TRY IT: Once the line containing "Task: Click on the Learn more [Reporting]" has been printed, stop; print every line before it exactly, starting at the top of the material below.

= = = = =

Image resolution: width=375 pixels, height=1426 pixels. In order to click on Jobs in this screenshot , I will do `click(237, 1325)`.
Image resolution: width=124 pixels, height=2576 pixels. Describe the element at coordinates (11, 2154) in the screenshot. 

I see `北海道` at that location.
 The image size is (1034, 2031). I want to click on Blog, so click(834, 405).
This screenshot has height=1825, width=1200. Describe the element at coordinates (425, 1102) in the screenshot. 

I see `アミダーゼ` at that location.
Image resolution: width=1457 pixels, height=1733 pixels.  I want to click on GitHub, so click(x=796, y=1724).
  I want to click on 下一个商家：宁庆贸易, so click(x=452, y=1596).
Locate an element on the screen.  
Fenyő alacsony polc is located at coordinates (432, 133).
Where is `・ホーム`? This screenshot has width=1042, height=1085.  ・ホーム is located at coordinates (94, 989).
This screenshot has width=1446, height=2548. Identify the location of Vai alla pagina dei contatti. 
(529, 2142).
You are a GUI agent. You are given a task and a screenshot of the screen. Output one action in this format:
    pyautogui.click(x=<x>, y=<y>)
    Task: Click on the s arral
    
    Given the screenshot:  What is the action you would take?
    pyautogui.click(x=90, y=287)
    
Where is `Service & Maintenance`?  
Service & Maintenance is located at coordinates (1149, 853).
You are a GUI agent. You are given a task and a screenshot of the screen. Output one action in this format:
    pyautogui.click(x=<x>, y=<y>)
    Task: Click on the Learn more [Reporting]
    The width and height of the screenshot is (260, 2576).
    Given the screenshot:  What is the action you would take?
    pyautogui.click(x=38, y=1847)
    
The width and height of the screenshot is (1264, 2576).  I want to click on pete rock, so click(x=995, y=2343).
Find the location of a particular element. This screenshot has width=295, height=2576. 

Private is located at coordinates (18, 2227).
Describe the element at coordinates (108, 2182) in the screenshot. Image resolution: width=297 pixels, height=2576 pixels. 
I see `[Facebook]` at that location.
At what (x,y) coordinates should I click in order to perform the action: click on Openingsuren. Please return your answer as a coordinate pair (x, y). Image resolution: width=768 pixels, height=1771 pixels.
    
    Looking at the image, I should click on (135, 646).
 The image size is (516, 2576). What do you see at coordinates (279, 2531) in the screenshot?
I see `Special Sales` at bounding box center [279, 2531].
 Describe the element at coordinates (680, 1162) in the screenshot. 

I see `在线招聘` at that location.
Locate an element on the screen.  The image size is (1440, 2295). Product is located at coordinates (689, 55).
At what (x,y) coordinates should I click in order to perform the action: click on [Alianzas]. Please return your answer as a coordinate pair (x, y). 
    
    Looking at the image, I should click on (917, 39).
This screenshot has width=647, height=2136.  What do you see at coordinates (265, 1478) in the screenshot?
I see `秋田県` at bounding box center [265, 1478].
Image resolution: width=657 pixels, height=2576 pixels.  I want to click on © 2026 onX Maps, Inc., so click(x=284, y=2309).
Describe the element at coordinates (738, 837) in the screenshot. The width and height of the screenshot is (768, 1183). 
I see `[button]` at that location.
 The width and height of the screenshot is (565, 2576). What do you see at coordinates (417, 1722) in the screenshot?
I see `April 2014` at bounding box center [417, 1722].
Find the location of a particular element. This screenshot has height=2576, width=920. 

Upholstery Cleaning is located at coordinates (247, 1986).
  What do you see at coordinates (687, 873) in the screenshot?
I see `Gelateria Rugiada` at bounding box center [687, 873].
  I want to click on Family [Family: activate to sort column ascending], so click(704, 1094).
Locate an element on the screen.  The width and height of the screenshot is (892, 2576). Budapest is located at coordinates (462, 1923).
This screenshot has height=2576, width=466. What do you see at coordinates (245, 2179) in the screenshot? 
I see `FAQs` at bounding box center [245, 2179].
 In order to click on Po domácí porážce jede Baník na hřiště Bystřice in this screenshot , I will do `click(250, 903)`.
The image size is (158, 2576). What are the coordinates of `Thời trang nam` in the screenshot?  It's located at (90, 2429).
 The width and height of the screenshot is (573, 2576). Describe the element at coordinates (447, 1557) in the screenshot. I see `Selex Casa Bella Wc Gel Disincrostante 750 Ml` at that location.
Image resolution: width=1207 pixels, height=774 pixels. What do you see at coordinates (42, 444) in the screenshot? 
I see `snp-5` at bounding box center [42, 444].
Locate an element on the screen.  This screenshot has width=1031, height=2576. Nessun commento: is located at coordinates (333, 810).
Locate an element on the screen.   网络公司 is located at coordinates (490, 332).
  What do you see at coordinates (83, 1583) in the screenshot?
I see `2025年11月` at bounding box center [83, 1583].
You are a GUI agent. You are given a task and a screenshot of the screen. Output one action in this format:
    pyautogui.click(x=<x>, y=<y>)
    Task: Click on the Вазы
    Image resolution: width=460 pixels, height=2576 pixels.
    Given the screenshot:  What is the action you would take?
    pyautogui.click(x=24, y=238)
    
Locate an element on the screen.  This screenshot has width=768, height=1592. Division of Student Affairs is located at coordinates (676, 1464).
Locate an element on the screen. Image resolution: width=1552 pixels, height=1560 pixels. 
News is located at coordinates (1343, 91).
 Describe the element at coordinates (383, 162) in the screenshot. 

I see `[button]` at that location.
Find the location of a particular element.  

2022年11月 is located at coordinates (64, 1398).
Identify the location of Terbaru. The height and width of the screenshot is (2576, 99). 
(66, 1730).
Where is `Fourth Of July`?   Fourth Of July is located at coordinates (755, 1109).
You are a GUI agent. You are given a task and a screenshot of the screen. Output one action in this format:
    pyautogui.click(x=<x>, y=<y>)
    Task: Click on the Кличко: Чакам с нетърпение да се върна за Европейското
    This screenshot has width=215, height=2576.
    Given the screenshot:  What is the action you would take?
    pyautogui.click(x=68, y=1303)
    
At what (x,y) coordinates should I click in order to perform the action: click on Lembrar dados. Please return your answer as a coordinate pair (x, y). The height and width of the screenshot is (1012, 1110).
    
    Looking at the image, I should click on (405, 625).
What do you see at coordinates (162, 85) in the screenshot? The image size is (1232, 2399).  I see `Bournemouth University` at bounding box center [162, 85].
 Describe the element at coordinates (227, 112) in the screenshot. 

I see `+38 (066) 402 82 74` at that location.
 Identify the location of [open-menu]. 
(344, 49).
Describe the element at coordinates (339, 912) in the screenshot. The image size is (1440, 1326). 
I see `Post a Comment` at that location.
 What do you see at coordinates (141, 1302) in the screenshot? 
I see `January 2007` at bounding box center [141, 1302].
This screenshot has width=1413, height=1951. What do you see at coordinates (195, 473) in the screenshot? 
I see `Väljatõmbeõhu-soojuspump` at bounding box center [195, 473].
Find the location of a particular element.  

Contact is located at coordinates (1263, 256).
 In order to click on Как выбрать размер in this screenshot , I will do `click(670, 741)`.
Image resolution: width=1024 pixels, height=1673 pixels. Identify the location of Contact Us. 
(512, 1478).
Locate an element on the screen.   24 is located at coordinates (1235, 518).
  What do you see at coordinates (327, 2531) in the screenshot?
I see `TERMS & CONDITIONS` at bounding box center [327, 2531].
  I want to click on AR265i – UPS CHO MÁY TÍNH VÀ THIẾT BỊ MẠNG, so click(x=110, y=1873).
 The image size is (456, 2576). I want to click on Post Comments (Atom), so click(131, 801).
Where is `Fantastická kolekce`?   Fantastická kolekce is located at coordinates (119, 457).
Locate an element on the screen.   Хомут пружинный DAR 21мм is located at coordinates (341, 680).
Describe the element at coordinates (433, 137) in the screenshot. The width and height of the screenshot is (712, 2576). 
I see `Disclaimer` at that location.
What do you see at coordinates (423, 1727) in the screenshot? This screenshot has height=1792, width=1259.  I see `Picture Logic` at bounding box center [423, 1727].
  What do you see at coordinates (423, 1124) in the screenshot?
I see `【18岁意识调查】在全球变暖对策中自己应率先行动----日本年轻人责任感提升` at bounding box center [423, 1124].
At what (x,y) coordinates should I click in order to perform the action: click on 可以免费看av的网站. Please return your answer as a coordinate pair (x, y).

= = = = =

RESPONSE TO THIS EXERCISE:
Image resolution: width=375 pixels, height=1426 pixels. In order to click on Jobs in this screenshot , I will do `click(237, 1325)`.
Image resolution: width=124 pixels, height=2576 pixels. Describe the element at coordinates (11, 2154) in the screenshot. 

I see `北海道` at that location.
 The image size is (1034, 2031). I want to click on Blog, so click(834, 405).
This screenshot has height=1825, width=1200. Describe the element at coordinates (425, 1102) in the screenshot. 

I see `アミダーゼ` at that location.
Image resolution: width=1457 pixels, height=1733 pixels.  I want to click on GitHub, so click(x=796, y=1724).
  I want to click on 下一个商家：宁庆贸易, so click(x=452, y=1596).
Locate an element on the screen.  
Fenyő alacsony polc is located at coordinates (432, 133).
Where is `・ホーム`? This screenshot has width=1042, height=1085.  ・ホーム is located at coordinates (94, 989).
This screenshot has width=1446, height=2548. Identify the location of Vai alla pagina dei contatti. 
(529, 2142).
You are a GUI agent. You are given a task and a screenshot of the screen. Output one action in this format:
    pyautogui.click(x=<x>, y=<y>)
    Task: Click on the s arral
    
    Given the screenshot:  What is the action you would take?
    pyautogui.click(x=90, y=287)
    
Where is `Service & Maintenance`?  
Service & Maintenance is located at coordinates (1149, 853).
You are a GUI agent. You are given a task and a screenshot of the screen. Output one action in this format:
    pyautogui.click(x=<x>, y=<y>)
    Task: Click on the Learn more [Reporting]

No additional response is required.